[How to complete this task] Beginning with the line containing "Localize all elements." and ending at the last line of the data, set down every line exactly, leaving out all pictures.

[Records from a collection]
------------------------------------------------------------------------

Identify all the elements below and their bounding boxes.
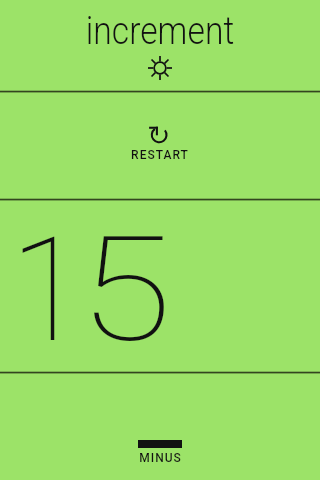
- button[interactable]: RESTART: [0, 92, 320, 199]
- button[interactable]: Toggle brightness: [136, 44, 184, 92]
- button[interactable]: Increment counter: [0, 200, 320, 372]
- staticText: increment: [86, 9, 234, 51]
- staticText: RESTART: [131, 148, 189, 162]
- staticText: 1: [10, 205, 86, 375]
- staticText: MINUS: [139, 451, 182, 465]
- staticText: 5: [79, 205, 173, 375]
- button[interactable]: MINUS: [0, 373, 320, 480]
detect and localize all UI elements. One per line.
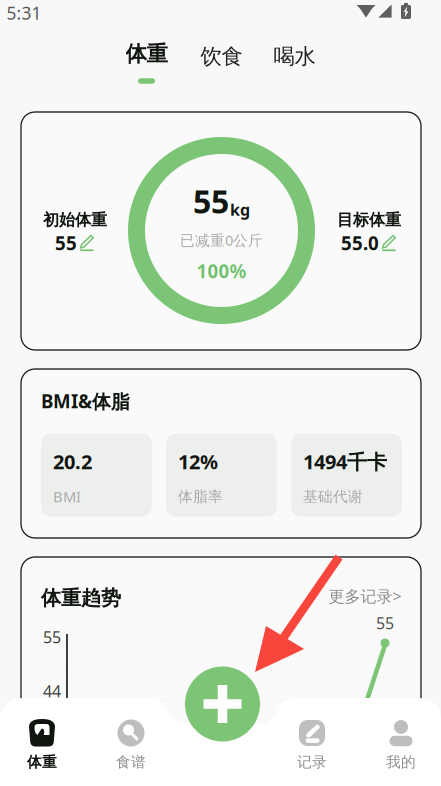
staticText: 55 [193, 180, 229, 222]
button[interactable]: Add record [185, 666, 260, 742]
staticText: 饮食 [200, 43, 242, 70]
staticText: 喝水 [274, 43, 316, 70]
staticText: 食谱 [116, 753, 146, 771]
staticText: 5:31 [6, 2, 42, 24]
staticText: BMI [53, 487, 81, 506]
button[interactable]: 目标体重 [317, 206, 421, 258]
staticText: 初始体重 [43, 210, 107, 230]
staticText: 55 [376, 612, 394, 634]
button[interactable]: 食谱 [89, 714, 173, 782]
button[interactable]: 初始体重 [23, 206, 127, 258]
button[interactable]: 喝水 [256, 30, 332, 84]
staticText: 12% [178, 448, 218, 475]
staticText: 55 [43, 626, 61, 648]
button[interactable]: 饮食 [184, 30, 260, 84]
staticText: 44 [43, 680, 61, 702]
staticText: 目标体重 [337, 210, 401, 230]
staticText: 体重趋势 [41, 586, 121, 610]
staticText: 体脂率 [178, 488, 223, 506]
staticText: 20.2 [53, 448, 92, 475]
staticText: 55.0 [341, 231, 379, 255]
staticText: 记录 [297, 753, 327, 771]
button[interactable]: 记录 [270, 714, 354, 782]
staticText: kg [230, 199, 250, 220]
staticText: 1494千卡 [303, 448, 387, 475]
staticText: 体重 [126, 41, 168, 67]
staticText: 我的 [386, 753, 416, 771]
staticText: 基础代谢 [303, 488, 363, 506]
staticText: BMI&体脂 [41, 389, 130, 414]
button[interactable]: 更多记录> [325, 584, 405, 608]
button[interactable]: 我的 [359, 714, 441, 782]
staticText: 更多记录> [328, 585, 402, 607]
staticText: 已减重0公斤 [180, 230, 263, 250]
button[interactable]: 体重 [0, 714, 84, 782]
staticText: 100% [196, 259, 246, 283]
staticText: 体重 [27, 753, 57, 771]
staticText: 55 [55, 231, 77, 255]
button[interactable]: 体重 [108, 37, 184, 91]
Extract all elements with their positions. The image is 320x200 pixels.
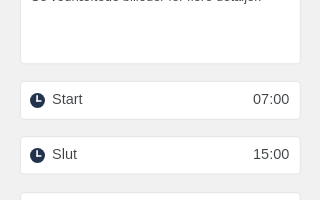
button[interactable]: Start (20, 82, 300, 118)
staticText: 07:00 (253, 91, 290, 107)
staticText: Se vedhæftede billeder for flere detalje… (31, 0, 262, 4)
button[interactable]: Se vedhæftede billeder for flere detalje… (20, 0, 300, 63)
staticText: 15:00 (253, 146, 290, 162)
button[interactable]: Pause (20, 193, 300, 200)
button[interactable]: Slut (20, 137, 300, 173)
staticText: Start (52, 91, 83, 107)
staticText: Slut (52, 146, 77, 162)
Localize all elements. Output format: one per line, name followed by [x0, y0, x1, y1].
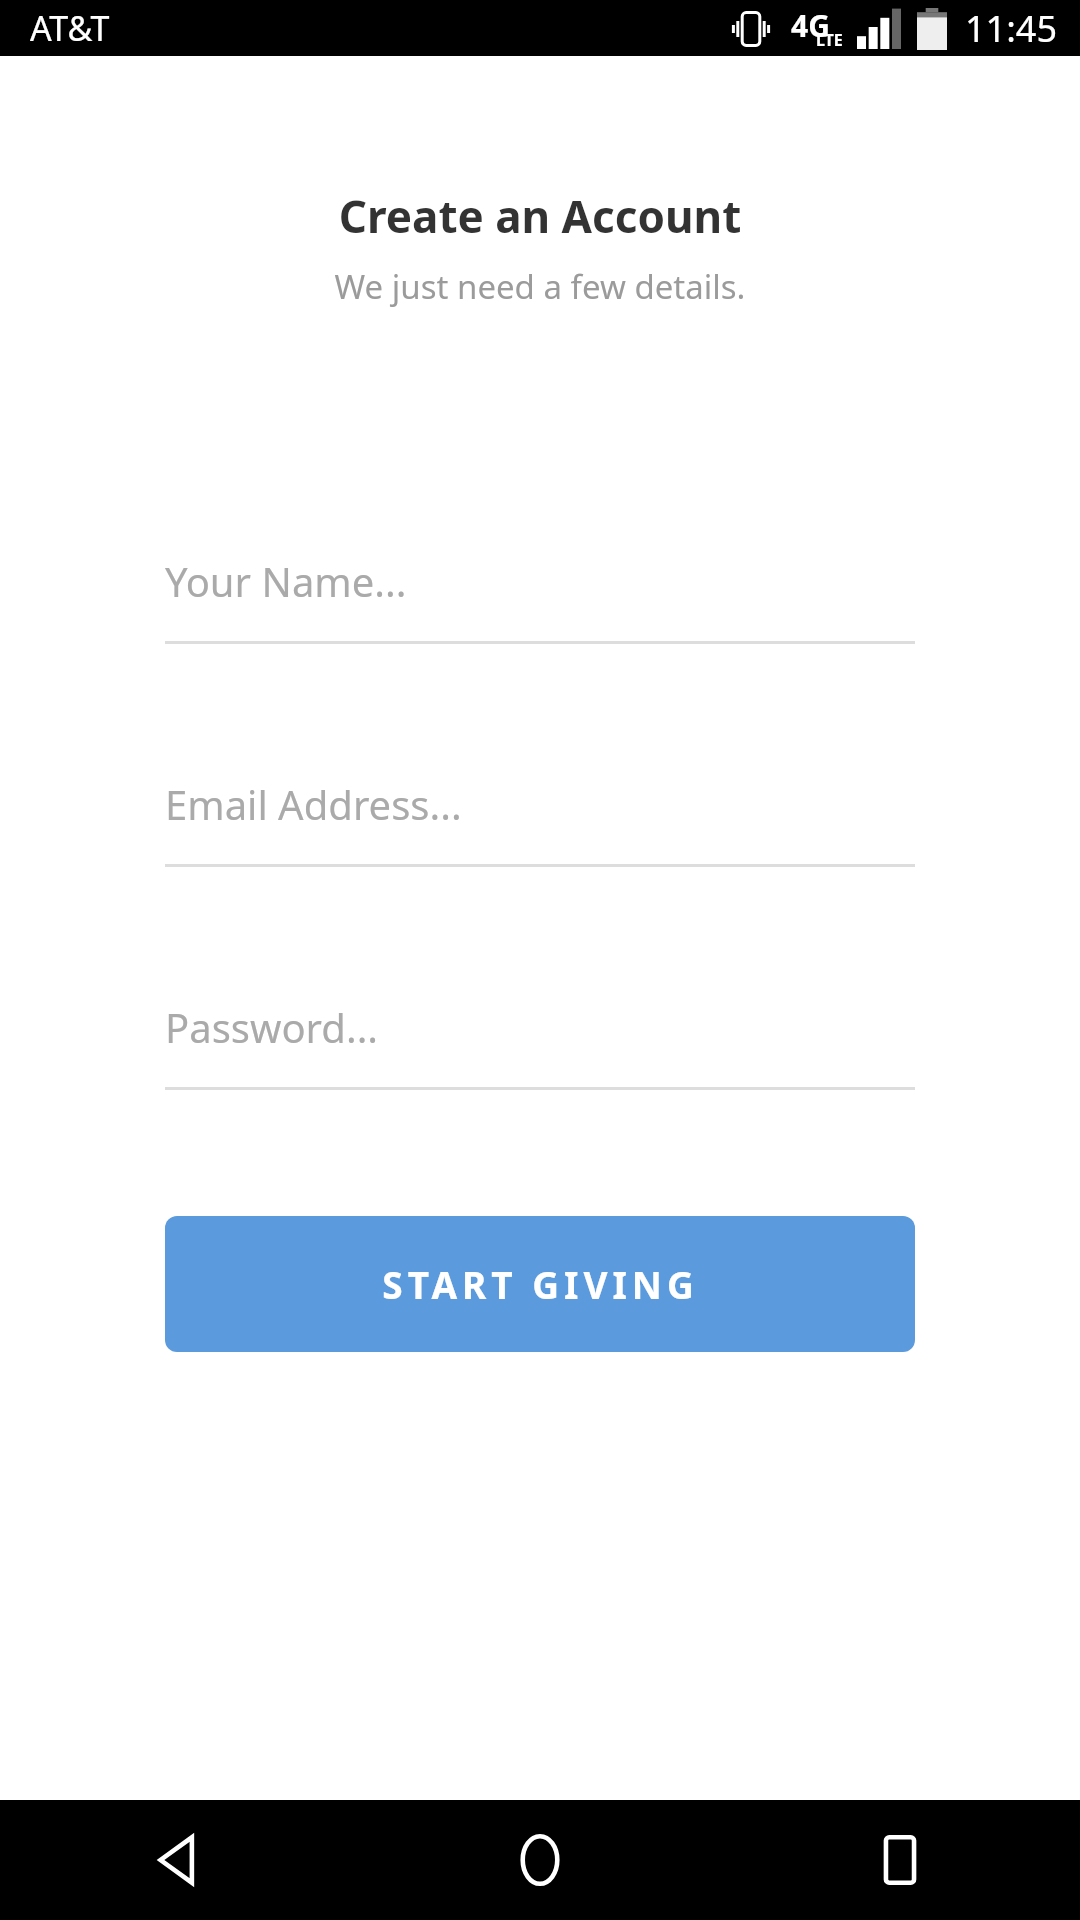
button[interactable]: Password...: [165, 967, 915, 1090]
staticText: We just need a few details.: [0, 264, 1080, 309]
staticText: Your Name...: [165, 554, 407, 608]
staticText: Create an Account: [0, 186, 1080, 246]
button[interactable]: Home: [360, 1800, 720, 1920]
button[interactable]: START GIVING: [165, 1216, 915, 1352]
staticText: LTE: [816, 29, 843, 51]
staticText: 4G: [791, 5, 830, 46]
staticText: AT&T: [30, 5, 110, 51]
button[interactable]: Your Name...: [165, 521, 915, 644]
staticText: Email Address...: [165, 777, 462, 831]
staticText: START GIVING: [382, 1259, 699, 1309]
button[interactable]: Email Address...: [165, 744, 915, 867]
button[interactable]: Back: [0, 1800, 360, 1920]
button[interactable]: Recent apps: [720, 1800, 1080, 1920]
staticText: 11:45: [965, 4, 1058, 53]
staticText: Password...: [165, 1000, 379, 1054]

------------------------------------------------------------------------

[Final answer]
Localize all elements. Output format: one per line, name followed by [x0, y0, x1, y1].
button[interactable]: Password...: [165, 967, 915, 1090]
staticText: We just need a few details.: [0, 264, 1080, 309]
staticText: Your Name...: [165, 554, 407, 608]
staticText: Create an Account: [0, 186, 1080, 246]
button[interactable]: Home: [360, 1800, 720, 1920]
button[interactable]: START GIVING: [165, 1216, 915, 1352]
staticText: LTE: [816, 29, 843, 51]
staticText: 4G: [791, 5, 830, 46]
staticText: AT&T: [30, 5, 110, 51]
button[interactable]: Your Name...: [165, 521, 915, 644]
staticText: Email Address...: [165, 777, 462, 831]
staticText: START GIVING: [382, 1259, 699, 1309]
button[interactable]: Email Address...: [165, 744, 915, 867]
button[interactable]: Back: [0, 1800, 360, 1920]
button[interactable]: Recent apps: [720, 1800, 1080, 1920]
staticText: 11:45: [965, 4, 1058, 53]
staticText: Password...: [165, 1000, 379, 1054]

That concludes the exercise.